Collected data
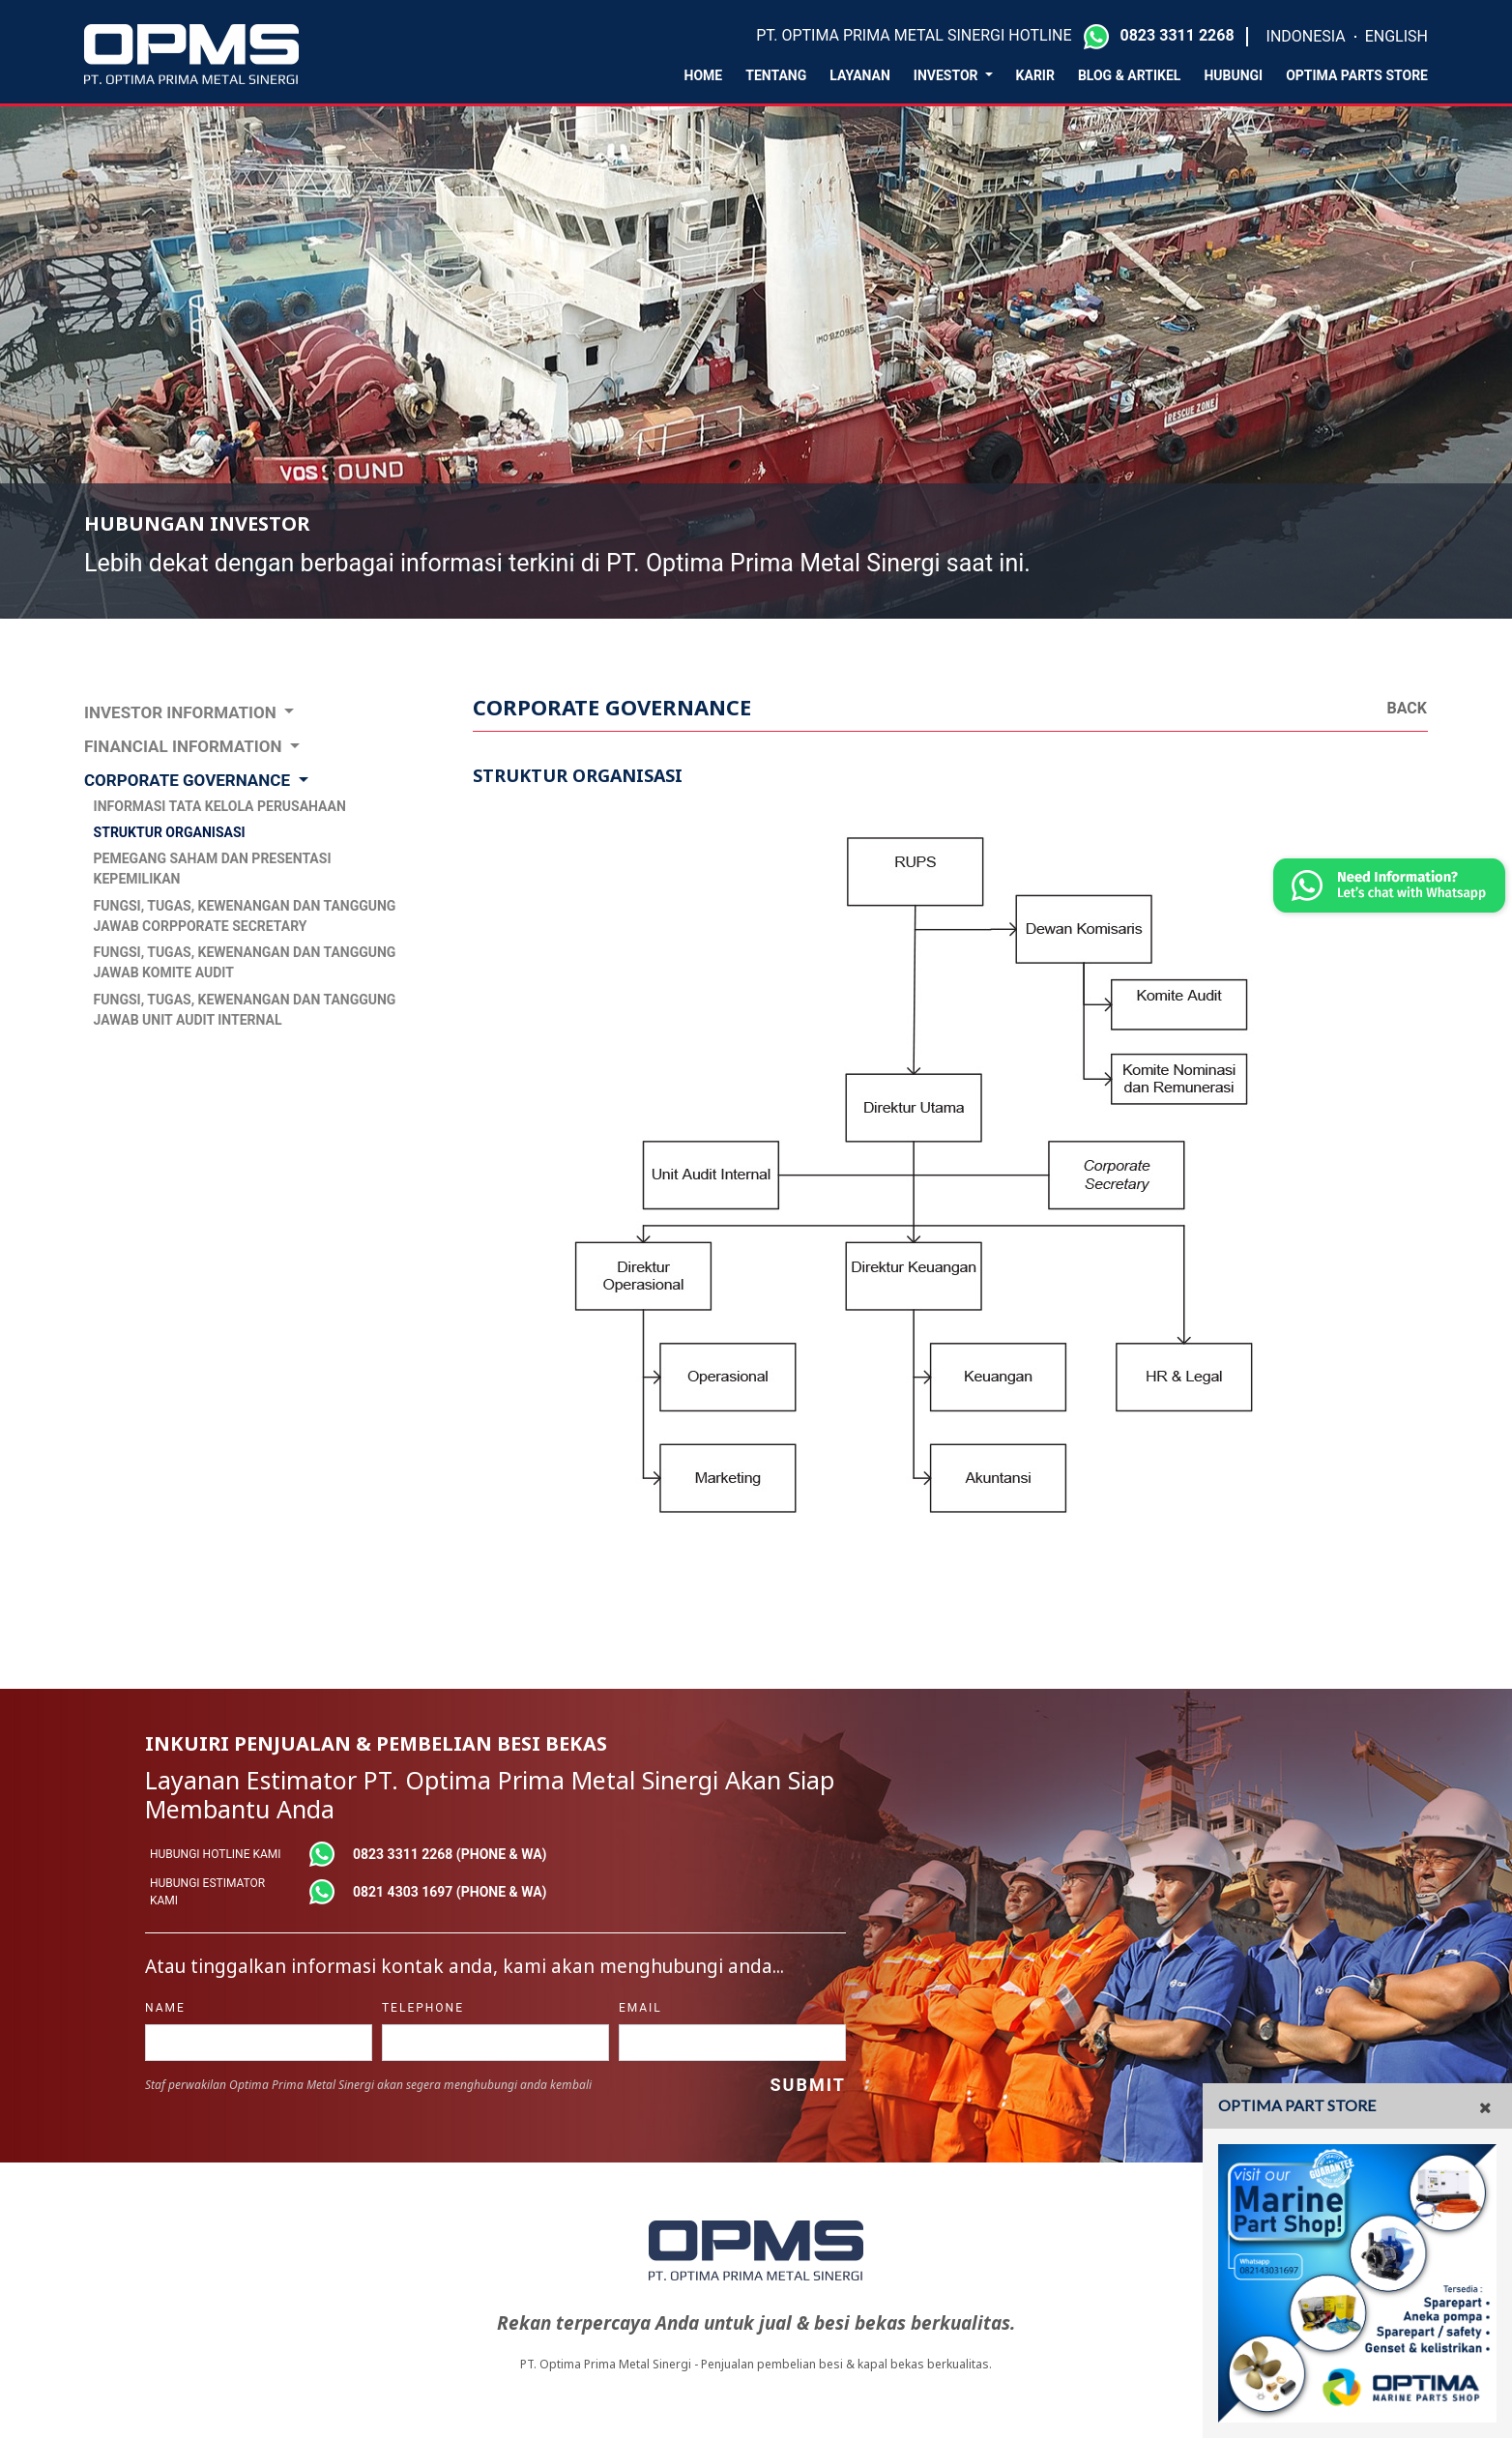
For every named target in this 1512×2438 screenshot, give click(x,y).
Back (1407, 708)
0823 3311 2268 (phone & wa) (449, 1854)
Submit (807, 2085)
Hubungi (1233, 75)
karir (1035, 75)
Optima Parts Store (1357, 75)
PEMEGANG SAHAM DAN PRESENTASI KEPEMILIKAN (213, 868)
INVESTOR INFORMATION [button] (182, 712)
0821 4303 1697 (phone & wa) (449, 1892)
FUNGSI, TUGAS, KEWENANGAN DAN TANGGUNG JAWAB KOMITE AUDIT (245, 962)
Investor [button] (947, 75)
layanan (859, 75)
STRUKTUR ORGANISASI (170, 832)
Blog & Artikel (1129, 75)
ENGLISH (1396, 36)
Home (703, 75)
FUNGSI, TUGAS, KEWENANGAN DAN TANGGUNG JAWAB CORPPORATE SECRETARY (245, 916)
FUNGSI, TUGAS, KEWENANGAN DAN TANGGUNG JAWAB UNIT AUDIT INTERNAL (245, 1010)
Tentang (775, 75)
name (165, 2008)
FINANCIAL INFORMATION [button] (185, 746)
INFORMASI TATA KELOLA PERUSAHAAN (220, 806)
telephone (423, 2008)
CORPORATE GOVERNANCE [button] (189, 780)
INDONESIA (1306, 36)
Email (640, 2008)
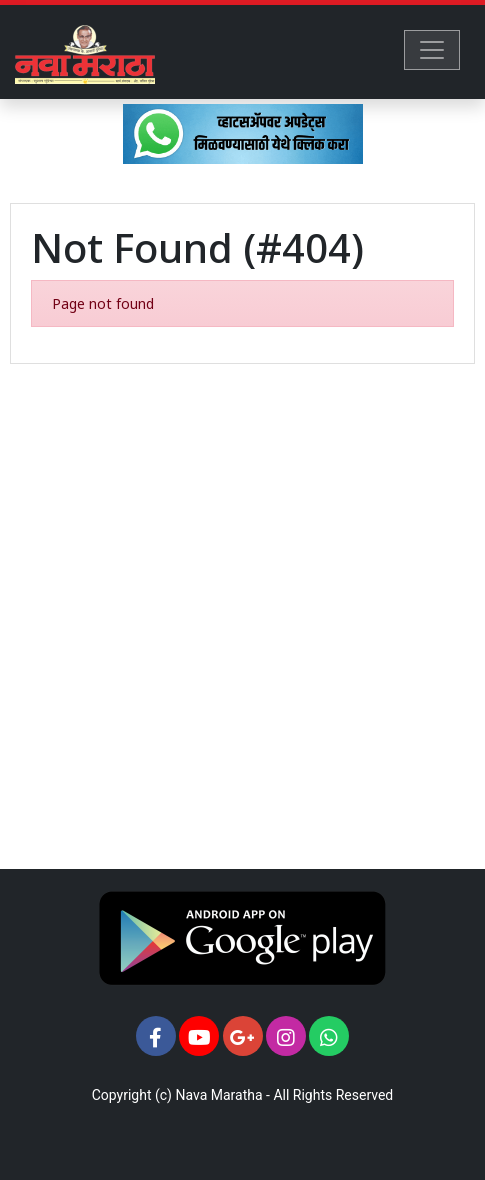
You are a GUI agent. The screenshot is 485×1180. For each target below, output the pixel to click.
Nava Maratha (218, 1095)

> **What you have to do**
Every record above must be copied exactly; none of the pictures belong in the copy.

> **Task answer**
For every named target in this 1512×2438 screenshot, give click(x,y).
Back (1407, 708)
0823 3311 2268 (phone & wa) (449, 1854)
Submit (807, 2085)
Hubungi (1233, 75)
karir (1035, 75)
Optima Parts Store (1357, 75)
PEMEGANG SAHAM DAN PRESENTASI KEPEMILIKAN (213, 868)
INVESTOR INFORMATION [button] (182, 712)
0821 4303 1697 (phone & wa) (449, 1892)
FUNGSI, TUGAS, KEWENANGAN DAN TANGGUNG JAWAB KOMITE AUDIT (245, 962)
Investor [button] (947, 75)
layanan (859, 75)
STRUKTUR ORGANISASI (170, 832)
Blog & Artikel (1129, 75)
ENGLISH (1396, 36)
Home (703, 75)
FUNGSI, TUGAS, KEWENANGAN DAN TANGGUNG JAWAB CORPPORATE SECRETARY (245, 916)
FUNGSI, TUGAS, KEWENANGAN DAN TANGGUNG JAWAB UNIT AUDIT INTERNAL (245, 1010)
Tentang (775, 75)
name (165, 2008)
FINANCIAL INFORMATION [button] (185, 746)
INFORMASI TATA KELOLA PERUSAHAAN (220, 806)
telephone (423, 2008)
CORPORATE GOVERNANCE [button] (189, 780)
INDONESIA (1306, 36)
Email (640, 2008)
You are a GUI agent. The screenshot is 485×1180. For each target below, output the pixel to click.
Nava Maratha (218, 1095)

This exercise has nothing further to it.